UPS diagnostics to establish the root cause had been started on Thursday soon after the issue occurred. Given no clear evidence of a specific issue was found by the on-site team this was escalated and a UPS engineer from the manufacturer was called to site to investigate what went wrong and verify our UPS units were in a good and healthy state.
The initial investigation suggested a problem with the communication bus on the UPS. The manufacturer head office recommended replacing the entire communication hardware for the first two UPS units and immediately dispatched parts and an engineer from their head office. Unfortunately, due to a couple of delays, they did not arrive until 11:30pm. Work was finally completed and signed off by 4am on Saturday when IS staff involved could finally go home.
Saturday
An IS team arrived on-site on Saturday morning to power on the remaining servers, restoring most services to full working order by 10am. Given the power “all-clear” from the UPS manufacturer and Future-tech we were also able to increase the power load within the room.
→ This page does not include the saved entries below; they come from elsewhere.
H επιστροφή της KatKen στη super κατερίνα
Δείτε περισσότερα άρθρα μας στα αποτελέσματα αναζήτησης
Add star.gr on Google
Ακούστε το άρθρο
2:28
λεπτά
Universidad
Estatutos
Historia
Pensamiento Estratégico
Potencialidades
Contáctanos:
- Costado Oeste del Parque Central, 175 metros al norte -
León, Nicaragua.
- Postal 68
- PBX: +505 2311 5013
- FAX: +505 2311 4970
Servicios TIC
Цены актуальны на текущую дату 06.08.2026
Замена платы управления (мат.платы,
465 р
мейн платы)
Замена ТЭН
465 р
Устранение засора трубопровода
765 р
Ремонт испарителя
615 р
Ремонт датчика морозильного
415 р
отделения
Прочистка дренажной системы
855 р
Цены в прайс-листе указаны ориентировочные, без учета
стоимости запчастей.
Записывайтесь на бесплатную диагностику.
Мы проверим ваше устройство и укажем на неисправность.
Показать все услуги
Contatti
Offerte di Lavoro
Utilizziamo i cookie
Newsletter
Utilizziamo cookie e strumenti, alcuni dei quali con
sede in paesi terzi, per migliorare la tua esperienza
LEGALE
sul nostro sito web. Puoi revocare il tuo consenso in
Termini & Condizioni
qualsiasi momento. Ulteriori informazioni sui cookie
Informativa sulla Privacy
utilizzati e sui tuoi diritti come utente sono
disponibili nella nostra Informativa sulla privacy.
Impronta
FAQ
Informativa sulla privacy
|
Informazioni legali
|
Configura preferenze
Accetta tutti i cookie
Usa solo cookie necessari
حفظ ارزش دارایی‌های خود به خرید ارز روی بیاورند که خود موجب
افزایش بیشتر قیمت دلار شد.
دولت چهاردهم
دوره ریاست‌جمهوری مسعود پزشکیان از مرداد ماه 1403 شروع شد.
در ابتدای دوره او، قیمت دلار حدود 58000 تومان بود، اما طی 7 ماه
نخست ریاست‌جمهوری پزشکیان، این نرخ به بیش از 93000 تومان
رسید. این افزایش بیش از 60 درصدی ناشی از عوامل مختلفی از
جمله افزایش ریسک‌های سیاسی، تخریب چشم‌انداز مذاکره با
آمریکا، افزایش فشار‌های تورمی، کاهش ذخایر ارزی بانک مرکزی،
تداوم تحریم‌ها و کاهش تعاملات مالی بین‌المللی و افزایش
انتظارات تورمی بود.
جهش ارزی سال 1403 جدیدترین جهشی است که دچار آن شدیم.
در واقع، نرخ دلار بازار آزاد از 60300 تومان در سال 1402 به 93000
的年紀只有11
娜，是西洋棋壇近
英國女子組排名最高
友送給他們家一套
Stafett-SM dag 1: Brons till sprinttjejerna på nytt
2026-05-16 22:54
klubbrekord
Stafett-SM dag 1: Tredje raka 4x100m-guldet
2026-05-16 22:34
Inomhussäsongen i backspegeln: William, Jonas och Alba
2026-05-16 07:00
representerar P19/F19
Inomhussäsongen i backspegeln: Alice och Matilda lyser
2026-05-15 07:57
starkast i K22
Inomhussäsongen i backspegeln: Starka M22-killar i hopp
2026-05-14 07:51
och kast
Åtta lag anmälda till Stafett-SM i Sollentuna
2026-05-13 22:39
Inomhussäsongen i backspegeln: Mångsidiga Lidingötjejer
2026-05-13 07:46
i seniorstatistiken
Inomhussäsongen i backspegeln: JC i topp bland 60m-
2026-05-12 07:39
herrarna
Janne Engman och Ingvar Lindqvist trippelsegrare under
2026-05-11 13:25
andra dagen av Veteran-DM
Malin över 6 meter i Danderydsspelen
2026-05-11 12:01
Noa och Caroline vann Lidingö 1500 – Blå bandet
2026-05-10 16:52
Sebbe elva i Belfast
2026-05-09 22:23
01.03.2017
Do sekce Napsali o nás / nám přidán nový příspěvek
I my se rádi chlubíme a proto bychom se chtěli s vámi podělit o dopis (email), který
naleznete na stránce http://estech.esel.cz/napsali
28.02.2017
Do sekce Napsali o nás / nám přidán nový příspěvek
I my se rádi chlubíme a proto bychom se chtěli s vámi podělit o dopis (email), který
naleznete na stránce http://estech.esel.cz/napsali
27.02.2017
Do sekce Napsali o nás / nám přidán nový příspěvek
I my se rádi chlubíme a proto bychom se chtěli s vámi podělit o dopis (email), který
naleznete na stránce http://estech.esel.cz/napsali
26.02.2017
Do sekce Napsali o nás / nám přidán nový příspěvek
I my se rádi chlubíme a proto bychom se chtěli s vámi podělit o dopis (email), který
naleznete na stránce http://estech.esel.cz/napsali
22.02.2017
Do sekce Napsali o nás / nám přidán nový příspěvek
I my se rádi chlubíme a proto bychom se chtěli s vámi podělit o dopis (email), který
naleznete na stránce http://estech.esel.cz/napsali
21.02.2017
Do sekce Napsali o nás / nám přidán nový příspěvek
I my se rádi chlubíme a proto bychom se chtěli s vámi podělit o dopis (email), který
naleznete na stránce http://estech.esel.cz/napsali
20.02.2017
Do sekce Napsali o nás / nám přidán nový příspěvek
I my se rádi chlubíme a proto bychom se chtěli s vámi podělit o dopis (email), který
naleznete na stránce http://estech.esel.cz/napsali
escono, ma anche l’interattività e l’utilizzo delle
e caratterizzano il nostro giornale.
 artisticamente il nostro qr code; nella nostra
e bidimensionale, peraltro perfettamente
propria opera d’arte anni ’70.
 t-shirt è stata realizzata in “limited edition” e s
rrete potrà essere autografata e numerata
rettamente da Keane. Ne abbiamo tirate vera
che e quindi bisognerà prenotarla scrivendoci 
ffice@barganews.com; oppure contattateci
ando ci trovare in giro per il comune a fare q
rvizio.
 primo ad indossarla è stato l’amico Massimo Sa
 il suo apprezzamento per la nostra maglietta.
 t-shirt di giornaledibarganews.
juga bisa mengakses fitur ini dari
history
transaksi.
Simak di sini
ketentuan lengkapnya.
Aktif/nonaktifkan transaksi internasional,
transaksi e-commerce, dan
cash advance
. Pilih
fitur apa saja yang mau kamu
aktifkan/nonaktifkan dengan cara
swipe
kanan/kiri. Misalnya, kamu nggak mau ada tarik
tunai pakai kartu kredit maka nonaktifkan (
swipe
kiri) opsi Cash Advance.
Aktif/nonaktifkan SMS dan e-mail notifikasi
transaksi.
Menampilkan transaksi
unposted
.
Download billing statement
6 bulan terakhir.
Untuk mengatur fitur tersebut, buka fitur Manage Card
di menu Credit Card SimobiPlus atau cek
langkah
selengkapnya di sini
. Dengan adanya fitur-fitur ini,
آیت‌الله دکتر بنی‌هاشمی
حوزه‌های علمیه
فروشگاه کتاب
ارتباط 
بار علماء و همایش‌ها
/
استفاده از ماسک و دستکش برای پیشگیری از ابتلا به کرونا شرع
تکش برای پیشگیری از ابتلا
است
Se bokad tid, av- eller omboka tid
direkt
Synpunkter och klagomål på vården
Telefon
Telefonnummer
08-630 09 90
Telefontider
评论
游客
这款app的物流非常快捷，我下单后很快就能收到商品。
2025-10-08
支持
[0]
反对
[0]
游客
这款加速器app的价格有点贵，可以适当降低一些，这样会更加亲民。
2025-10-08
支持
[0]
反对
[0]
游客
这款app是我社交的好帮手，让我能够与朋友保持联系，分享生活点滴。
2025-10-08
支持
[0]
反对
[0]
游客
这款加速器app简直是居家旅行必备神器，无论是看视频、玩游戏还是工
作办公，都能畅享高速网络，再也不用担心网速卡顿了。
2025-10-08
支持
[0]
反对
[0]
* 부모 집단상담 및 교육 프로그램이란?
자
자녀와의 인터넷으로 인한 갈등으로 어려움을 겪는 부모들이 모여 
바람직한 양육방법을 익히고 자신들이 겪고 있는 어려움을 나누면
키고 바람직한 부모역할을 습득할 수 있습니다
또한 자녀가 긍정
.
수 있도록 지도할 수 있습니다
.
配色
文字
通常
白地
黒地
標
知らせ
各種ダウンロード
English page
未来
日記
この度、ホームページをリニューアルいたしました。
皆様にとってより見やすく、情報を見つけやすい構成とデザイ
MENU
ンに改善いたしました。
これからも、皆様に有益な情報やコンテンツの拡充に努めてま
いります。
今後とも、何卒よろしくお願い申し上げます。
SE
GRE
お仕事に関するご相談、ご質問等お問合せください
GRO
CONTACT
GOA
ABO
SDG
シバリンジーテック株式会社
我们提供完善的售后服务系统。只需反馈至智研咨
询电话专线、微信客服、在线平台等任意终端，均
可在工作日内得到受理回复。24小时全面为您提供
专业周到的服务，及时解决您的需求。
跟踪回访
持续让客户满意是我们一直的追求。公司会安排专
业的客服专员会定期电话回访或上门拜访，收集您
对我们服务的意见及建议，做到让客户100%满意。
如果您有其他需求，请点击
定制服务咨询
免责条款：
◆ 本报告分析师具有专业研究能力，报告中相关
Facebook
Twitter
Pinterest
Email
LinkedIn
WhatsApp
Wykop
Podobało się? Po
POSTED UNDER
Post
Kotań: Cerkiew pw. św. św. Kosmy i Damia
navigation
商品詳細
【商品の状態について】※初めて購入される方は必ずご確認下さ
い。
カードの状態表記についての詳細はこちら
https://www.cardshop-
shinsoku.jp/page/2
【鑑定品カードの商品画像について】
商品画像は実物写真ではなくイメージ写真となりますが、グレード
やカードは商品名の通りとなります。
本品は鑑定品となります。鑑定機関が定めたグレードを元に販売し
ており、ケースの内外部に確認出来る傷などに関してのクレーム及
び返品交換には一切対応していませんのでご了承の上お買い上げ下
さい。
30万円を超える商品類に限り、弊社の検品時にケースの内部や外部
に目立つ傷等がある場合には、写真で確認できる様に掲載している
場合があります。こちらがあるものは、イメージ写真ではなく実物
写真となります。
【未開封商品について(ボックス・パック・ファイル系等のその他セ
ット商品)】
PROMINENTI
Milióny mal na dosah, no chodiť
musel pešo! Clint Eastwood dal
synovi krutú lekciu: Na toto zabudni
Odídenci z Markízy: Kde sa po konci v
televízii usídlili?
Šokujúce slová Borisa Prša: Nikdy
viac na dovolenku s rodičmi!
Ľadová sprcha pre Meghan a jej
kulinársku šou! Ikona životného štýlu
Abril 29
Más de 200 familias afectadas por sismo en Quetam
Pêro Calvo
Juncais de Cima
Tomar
At this point additional equipment was powered on, restoring other services including for Computer Science, the UK Mirror Service and for our High Performance Computing cluster users.
What actually went wrong?
While there were a number of factors and we still await the official report from the UPS manufacturer and installation company, it appears the cause was faulty hardware in the second UPS device during a state where we did not have the resilience in place to prevent a power outage. There were always going to be periods of higher risk where we did not have resilience against certain failures. Although the devices passed all tests before going into service, they still failed. The risk period was extended after the third unit, which would have added the resilience, was found to be damaged on arrival.
What went right?
While the negative event of losing power will always overshadow this work, it is important to recognise a number of things that did go well. Replacing a vital component supplying power to the data centre is always going to be a difficult and risky process and the initial plans (which we rejected) involved a prolonged period with all power cut. The engineers were able to produce a plan which would have maintained power throughout the upgrade, if it were not for an unexpected hardware failure at the wrong time.
From the IS point of view, the biggest success story is how quickly we were able to recover. An unexpected power off has been planned for and discussed a number of times. Systems have been built with resilience and recovery in mind, but a disaster on this scale has never been tested or rehearsed. IS staff can take a great deal of pride for how quickly we were able to recover from this, especially during a time when the majority of staff were working in isolation remotely. What we thought could take days took a few hours or in some cases just a few minutes.
What have you learned for the future?
It is difficult to know what could have been done differently to avoid the failure, though we have asked for suggestions from our maintenance company in their official report. However, it is gratifying to reflect how quickly many core services were restored. Systems had been built with resilience and recovery in mind but never put to the test in such a way.
Although we would never have chosen to boot all VMware servers together, believing the dependency chain to be critical, doing this quickly restored services, leaving us to fix those that did not boot into an operational state.